The sun is very predictable. We know when it rises and we know when it sets. The sun bathes the earth with more energy each minute than the world consumes in one year. A photovoltaic cell is a device that can harness the suns energy and convert it to electricity. Scientists and corporations are working on new advanced solar cells that they hope will be the future solar energy.
Solar panels are not the only way to harvest the suns energy to make electrical power. It is also possible to concentrate the sun’s rays, use them to produce steam and drive a turbine. These two very different approaches illustrate an unresolved question about future solar energy: whether it will be generated centrally and transported over long distances to the consumer, as it has been in recent decades, or generated and consumed in more or less the same place, as it was a century ago.

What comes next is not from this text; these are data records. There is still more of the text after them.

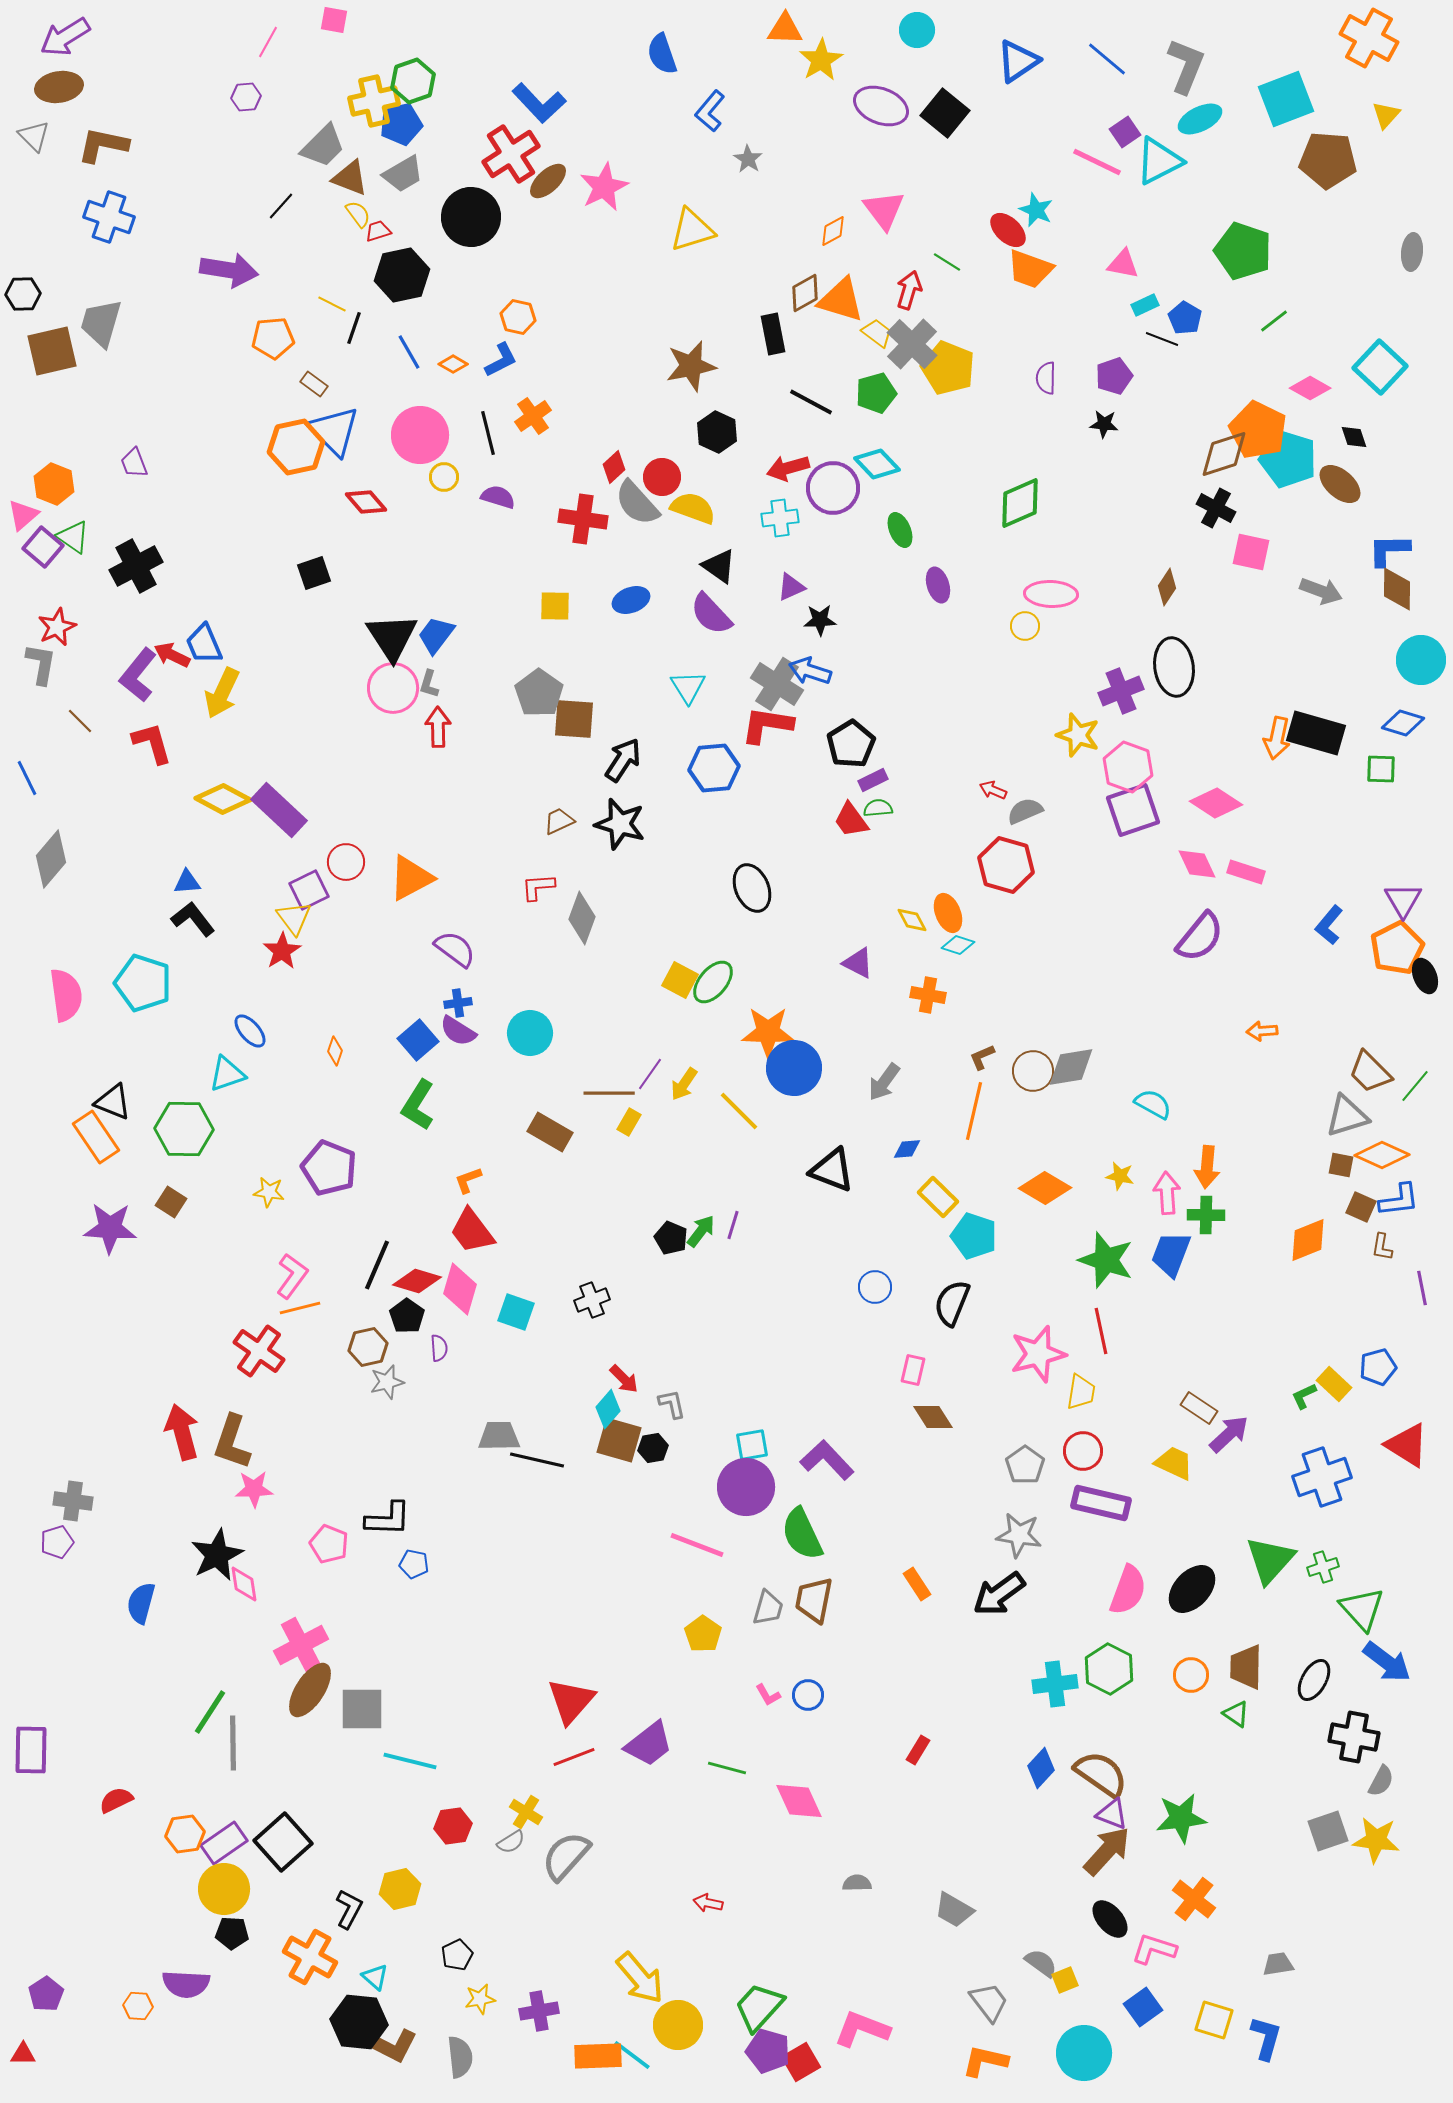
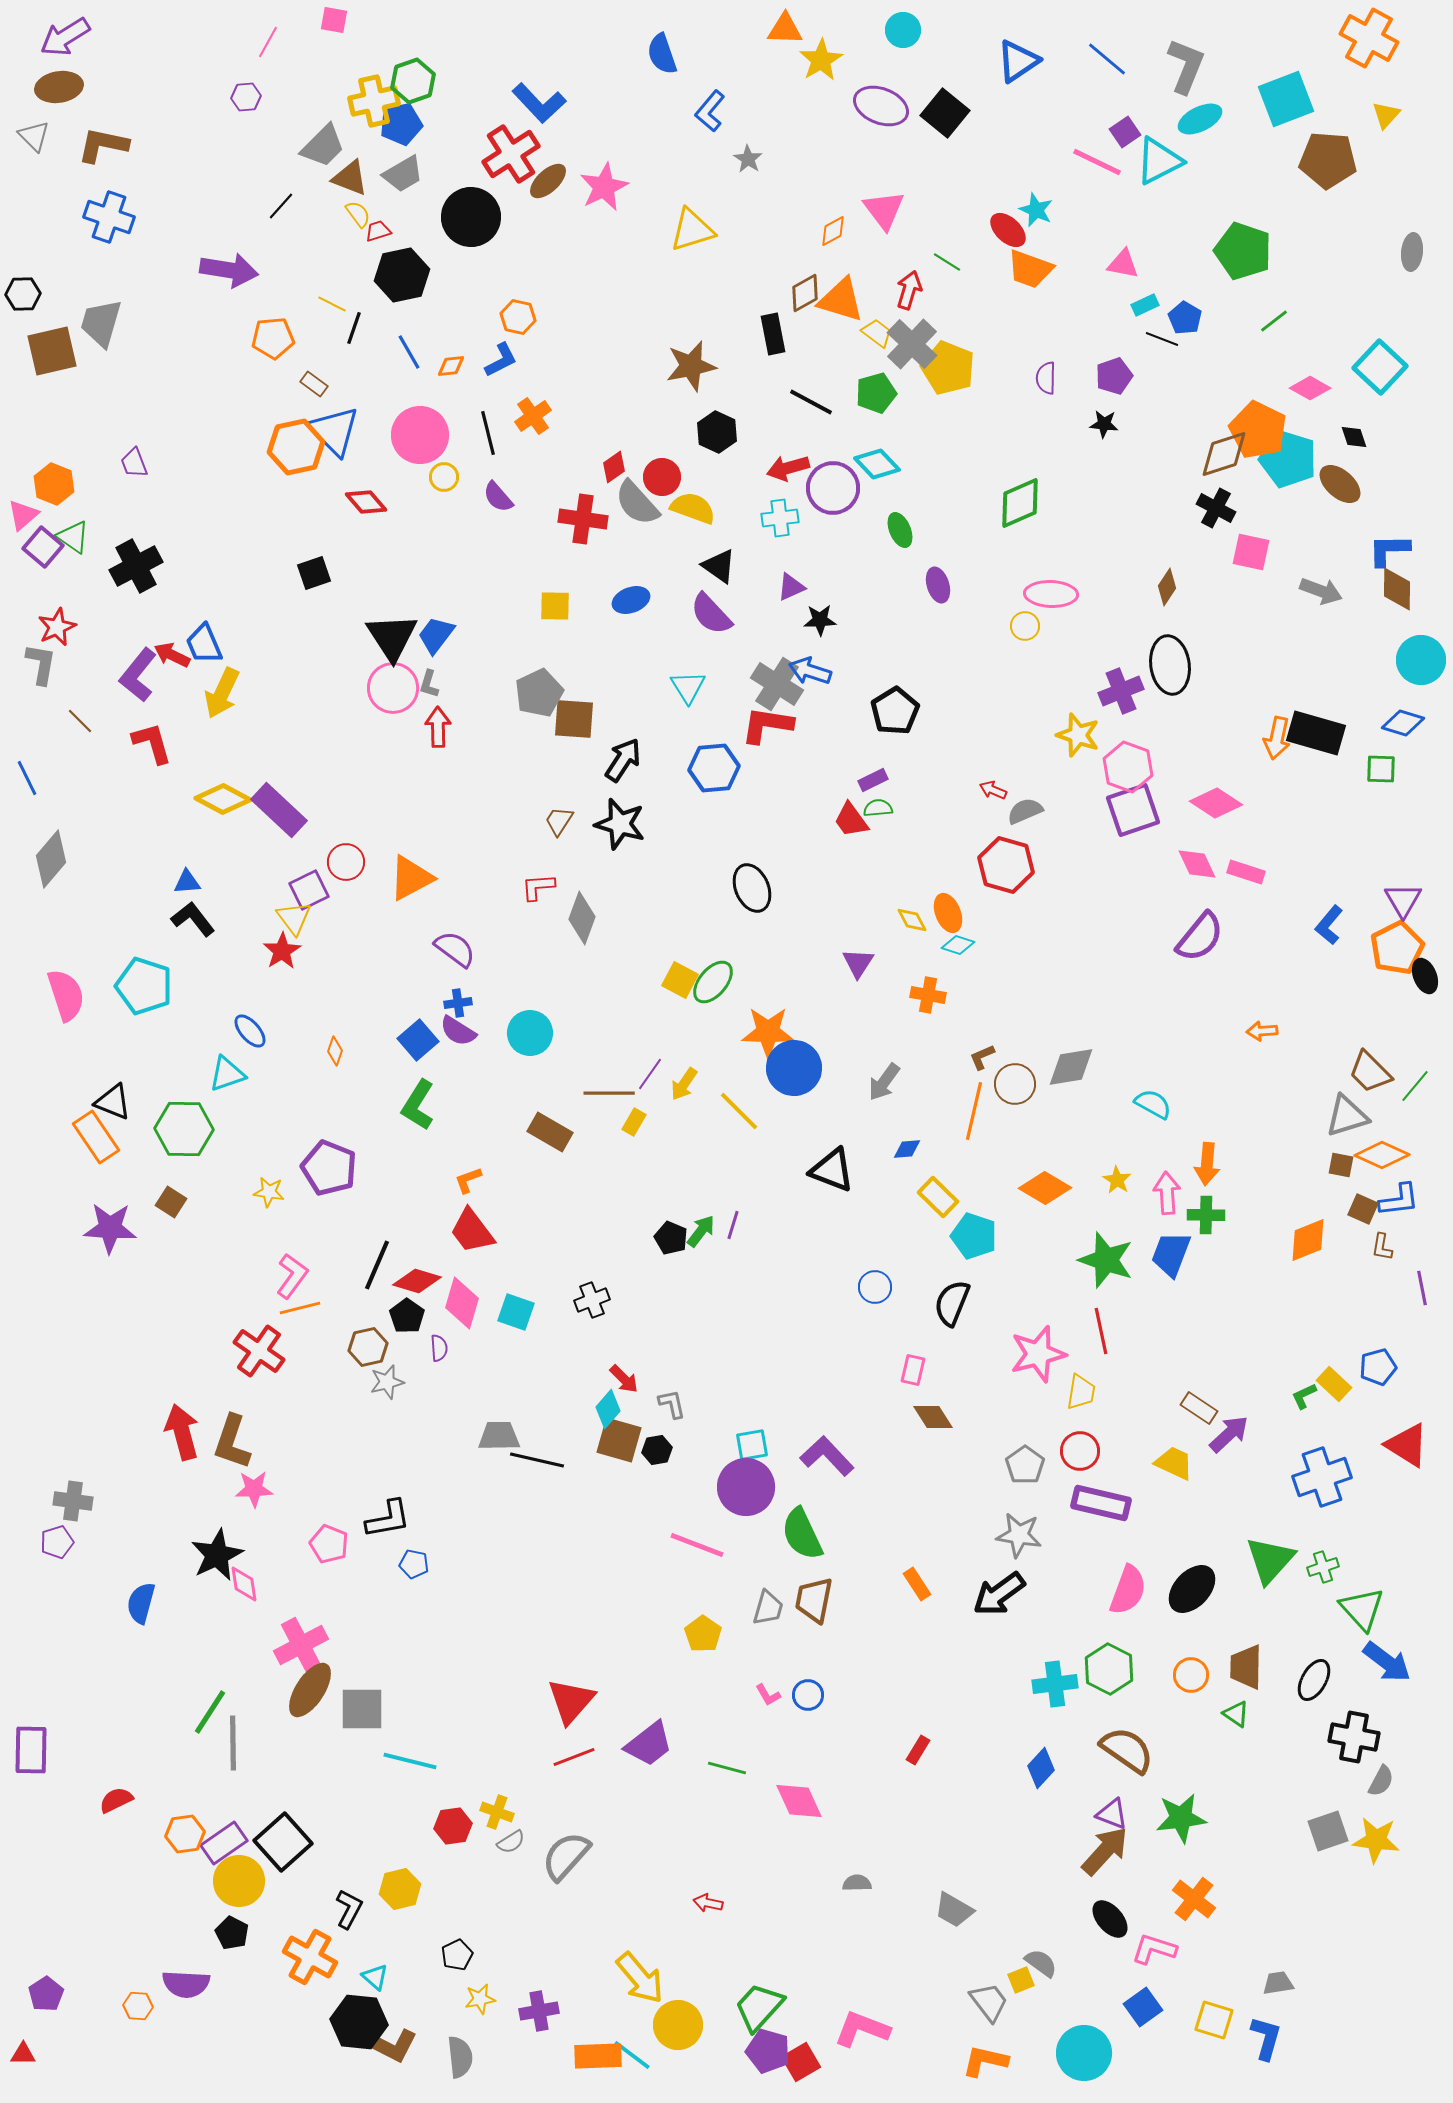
cyan circle at (917, 30): moved 14 px left
orange diamond at (453, 364): moved 2 px left, 2 px down; rotated 36 degrees counterclockwise
red diamond at (614, 467): rotated 8 degrees clockwise
purple semicircle at (498, 497): rotated 148 degrees counterclockwise
black ellipse at (1174, 667): moved 4 px left, 2 px up
gray pentagon at (539, 693): rotated 12 degrees clockwise
black pentagon at (851, 744): moved 44 px right, 33 px up
brown trapezoid at (559, 821): rotated 32 degrees counterclockwise
purple triangle at (858, 963): rotated 36 degrees clockwise
cyan pentagon at (143, 983): moved 1 px right, 3 px down
pink semicircle at (66, 995): rotated 10 degrees counterclockwise
brown circle at (1033, 1071): moved 18 px left, 13 px down
yellow rectangle at (629, 1122): moved 5 px right
orange arrow at (1207, 1167): moved 3 px up
yellow star at (1120, 1176): moved 3 px left, 4 px down; rotated 20 degrees clockwise
brown square at (1361, 1207): moved 2 px right, 2 px down
pink diamond at (460, 1289): moved 2 px right, 14 px down
black hexagon at (653, 1448): moved 4 px right, 2 px down
red circle at (1083, 1451): moved 3 px left
purple L-shape at (827, 1460): moved 4 px up
black L-shape at (388, 1519): rotated 12 degrees counterclockwise
brown semicircle at (1101, 1774): moved 26 px right, 24 px up
yellow cross at (526, 1812): moved 29 px left; rotated 12 degrees counterclockwise
brown arrow at (1107, 1851): moved 2 px left
yellow circle at (224, 1889): moved 15 px right, 8 px up
black pentagon at (232, 1933): rotated 24 degrees clockwise
gray trapezoid at (1278, 1964): moved 19 px down
yellow square at (1065, 1980): moved 44 px left
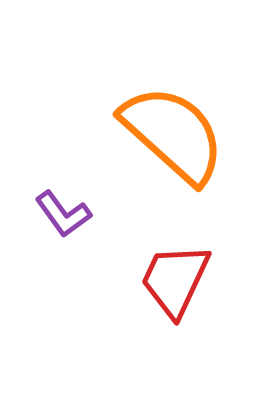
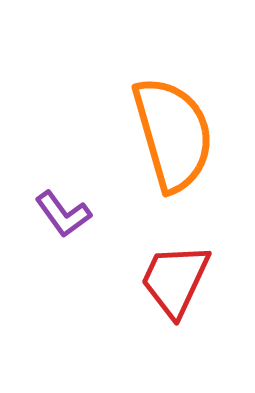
orange semicircle: rotated 32 degrees clockwise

The initial installation costs of solar panels are higher than some home owners are willing to pay. Engineers are working to change that and map the future of solar energy. One of them is Emanuel Sachs of MIT. Some engineers look for big, exciting technological improvements in the way solar cells work, but Dr Sachs prefers incremental change. As he sees it, it is such change that drives Moore’s law, that well-established description of the rapid improvement in the power of computer processors.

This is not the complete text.